ローラン教師の問いに疑問形で答えるシャルロ。

本人も分かっていないんじゃあ、どうしようもないな。


苦笑しながらローラン教師が次の生徒を指す。

今度は確かに術の発現が楽そうだった・・・かもしれない。

一応、皆が学院の練習場で出来る術をやっているからなぁ。

できない術がここだったら可能になるというのなら違いが明らかだが、この程度だったら本人にしか分からないのかもしれない。


「ウィル、やってみろ」

俺の番か。

周りに漂って俺のことを興味深げに見ていた風精に『よろしくね』と心の中でお願いしながら術の発現の言葉を唱える。

「ムベ」


ぶわっ!


箱が勢いよく宙へ飛びあがった。

「うわ!」


あっけにとられて、口を開けたまま落ちてくる箱を見つめてしまう。


「すいません、ちょっと頑張り過ぎました・・・」

頭をかきながらクラスの皆に苦笑してみせた。


シャルロのバカ野郎~~!

ここまで精霊の加護が周りの精霊からの好意に差が出るなんて、教えといてくれってんだ!

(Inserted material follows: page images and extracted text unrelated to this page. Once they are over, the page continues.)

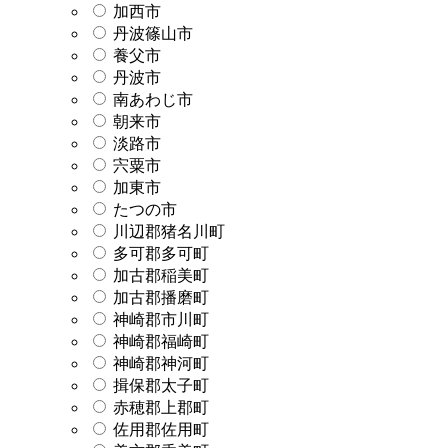
加西市
丹波篠山市
養父市
丹波市
南あわじ市
朝来市
淡路市
宍粟市
加東市
たつの市
川辺郡猪名川町
多可郡多可町
加古郡稲美町
加古郡播磨町
神崎郡市川町
神崎郡福崎町
神崎郡神河町
揖保郡太子町
赤穂郡上郡町
佐用郡佐用町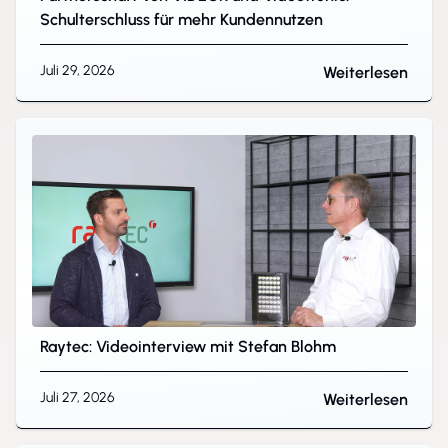
Schulterschluss für mehr Kundennutzen
Juli 29, 2026
Weiterlesen
Raytec: Videointerview mit Stefan Blohm
Juli 27, 2026
Weiterlesen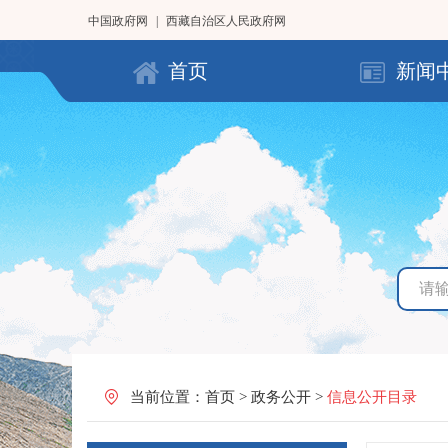
中国政府网
|
西藏自治区人民政府网
首页
新闻
当前位置：
首页
>
政务公开
>
信息公开目录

精霊からの好意が直接術の威力にここまで影響があるとなったら、精霊の加護と言うのはかなり国にとっても実用的な意味合いがありそうだ。


下手にそんなものを貰ったと言うのを知られたら、都合いいように利用されかねない。

精霊の加護と言うのがどのくらい有用で、どのくらい稀なのか分かるまで秘密にしておきたかったのだが・・・。


「ちょっとこちらへ来てくれ」

傍に来るよう指示するローラン教師を見る限り、難しいかも。